### DATA IN THIS EXERCISE
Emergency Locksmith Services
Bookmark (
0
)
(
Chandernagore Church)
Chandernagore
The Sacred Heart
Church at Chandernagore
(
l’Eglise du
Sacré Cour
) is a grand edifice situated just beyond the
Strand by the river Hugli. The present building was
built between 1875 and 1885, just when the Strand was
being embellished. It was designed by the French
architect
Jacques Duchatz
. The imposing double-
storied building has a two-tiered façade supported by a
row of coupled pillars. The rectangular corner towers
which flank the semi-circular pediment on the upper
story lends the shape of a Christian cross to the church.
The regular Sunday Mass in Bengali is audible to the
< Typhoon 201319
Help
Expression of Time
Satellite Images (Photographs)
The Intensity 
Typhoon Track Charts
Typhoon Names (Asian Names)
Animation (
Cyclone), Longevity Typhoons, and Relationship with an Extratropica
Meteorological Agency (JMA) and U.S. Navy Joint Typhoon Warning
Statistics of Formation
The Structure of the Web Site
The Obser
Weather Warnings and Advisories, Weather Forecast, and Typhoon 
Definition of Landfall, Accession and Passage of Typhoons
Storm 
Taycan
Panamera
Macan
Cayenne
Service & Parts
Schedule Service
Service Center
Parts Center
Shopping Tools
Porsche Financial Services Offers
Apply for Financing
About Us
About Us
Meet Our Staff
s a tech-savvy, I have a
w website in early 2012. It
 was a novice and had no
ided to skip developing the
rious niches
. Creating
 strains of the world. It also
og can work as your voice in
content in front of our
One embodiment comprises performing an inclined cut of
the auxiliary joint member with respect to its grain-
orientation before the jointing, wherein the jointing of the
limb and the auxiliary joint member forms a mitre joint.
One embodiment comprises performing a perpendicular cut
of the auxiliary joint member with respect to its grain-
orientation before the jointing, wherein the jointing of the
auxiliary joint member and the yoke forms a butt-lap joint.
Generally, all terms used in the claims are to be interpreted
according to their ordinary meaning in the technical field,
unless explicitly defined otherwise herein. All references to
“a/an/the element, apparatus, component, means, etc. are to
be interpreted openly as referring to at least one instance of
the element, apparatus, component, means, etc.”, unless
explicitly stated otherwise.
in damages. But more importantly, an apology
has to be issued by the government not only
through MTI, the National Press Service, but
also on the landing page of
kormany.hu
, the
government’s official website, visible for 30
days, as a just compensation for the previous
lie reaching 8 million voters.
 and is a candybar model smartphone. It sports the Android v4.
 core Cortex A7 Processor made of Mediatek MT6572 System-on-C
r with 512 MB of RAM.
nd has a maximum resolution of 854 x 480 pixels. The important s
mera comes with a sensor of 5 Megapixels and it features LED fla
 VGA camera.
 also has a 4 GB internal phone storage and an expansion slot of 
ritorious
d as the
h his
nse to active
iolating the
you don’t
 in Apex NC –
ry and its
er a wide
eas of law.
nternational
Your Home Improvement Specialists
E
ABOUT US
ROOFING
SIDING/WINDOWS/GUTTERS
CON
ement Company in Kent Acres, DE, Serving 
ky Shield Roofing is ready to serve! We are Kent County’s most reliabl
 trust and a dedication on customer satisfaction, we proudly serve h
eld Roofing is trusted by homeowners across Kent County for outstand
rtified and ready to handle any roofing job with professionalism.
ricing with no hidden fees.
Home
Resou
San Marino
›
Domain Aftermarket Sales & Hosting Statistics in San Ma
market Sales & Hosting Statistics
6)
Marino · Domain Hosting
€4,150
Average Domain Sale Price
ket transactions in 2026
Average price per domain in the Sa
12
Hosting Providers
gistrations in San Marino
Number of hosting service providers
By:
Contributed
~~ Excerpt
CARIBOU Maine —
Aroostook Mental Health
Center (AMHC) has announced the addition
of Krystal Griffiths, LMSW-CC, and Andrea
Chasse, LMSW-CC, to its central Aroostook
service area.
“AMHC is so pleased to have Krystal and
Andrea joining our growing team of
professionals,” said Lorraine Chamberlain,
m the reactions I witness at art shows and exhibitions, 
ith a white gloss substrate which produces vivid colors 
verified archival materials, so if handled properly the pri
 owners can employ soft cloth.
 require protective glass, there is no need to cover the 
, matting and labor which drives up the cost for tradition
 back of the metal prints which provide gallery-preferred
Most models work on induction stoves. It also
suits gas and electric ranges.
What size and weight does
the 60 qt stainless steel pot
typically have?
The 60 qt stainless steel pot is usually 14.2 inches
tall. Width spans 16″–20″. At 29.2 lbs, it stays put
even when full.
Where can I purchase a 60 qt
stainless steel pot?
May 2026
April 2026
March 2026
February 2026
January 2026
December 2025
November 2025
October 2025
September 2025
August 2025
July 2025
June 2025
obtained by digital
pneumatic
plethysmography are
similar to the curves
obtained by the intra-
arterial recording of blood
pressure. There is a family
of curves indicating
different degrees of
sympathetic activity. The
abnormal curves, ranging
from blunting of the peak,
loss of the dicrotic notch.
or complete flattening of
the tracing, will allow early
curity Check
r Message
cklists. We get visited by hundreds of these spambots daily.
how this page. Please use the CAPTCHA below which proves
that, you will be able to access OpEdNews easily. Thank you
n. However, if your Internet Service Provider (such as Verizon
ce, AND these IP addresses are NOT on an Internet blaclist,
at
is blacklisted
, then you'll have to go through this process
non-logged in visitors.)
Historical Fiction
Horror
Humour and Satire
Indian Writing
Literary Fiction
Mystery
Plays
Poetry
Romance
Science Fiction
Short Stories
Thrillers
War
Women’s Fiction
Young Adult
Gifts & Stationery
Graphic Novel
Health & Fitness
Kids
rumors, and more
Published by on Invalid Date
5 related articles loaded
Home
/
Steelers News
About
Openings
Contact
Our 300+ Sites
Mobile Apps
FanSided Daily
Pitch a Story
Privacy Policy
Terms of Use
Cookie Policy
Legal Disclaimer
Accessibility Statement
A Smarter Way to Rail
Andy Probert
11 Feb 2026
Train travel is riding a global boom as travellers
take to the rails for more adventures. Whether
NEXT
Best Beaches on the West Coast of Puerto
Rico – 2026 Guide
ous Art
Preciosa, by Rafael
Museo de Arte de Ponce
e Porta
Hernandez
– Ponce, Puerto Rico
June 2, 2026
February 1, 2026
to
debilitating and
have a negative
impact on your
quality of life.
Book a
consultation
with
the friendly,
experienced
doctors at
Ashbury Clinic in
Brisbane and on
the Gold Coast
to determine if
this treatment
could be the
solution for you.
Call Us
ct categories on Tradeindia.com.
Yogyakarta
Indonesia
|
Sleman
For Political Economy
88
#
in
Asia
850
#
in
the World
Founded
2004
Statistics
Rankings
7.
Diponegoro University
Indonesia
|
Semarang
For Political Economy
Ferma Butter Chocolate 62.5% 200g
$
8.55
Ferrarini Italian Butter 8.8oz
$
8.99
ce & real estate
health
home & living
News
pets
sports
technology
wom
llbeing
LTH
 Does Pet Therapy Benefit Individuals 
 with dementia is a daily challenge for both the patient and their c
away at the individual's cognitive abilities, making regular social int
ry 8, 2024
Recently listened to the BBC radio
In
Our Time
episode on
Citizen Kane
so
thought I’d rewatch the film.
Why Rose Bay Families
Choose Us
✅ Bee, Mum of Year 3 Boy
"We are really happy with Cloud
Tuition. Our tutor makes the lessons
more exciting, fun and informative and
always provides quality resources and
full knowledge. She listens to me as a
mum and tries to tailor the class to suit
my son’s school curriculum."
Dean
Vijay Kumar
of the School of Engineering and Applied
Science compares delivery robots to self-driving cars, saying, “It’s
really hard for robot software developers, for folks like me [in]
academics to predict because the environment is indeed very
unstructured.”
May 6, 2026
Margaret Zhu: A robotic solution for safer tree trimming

### DESCRIPTION OF THE TASK
Whenever a line in the records contains the word "Chandernagore", copy that line.

### OUTPUT OF THE TASK
Chandernagore Church)
Chandernagore
Church at Chandernagore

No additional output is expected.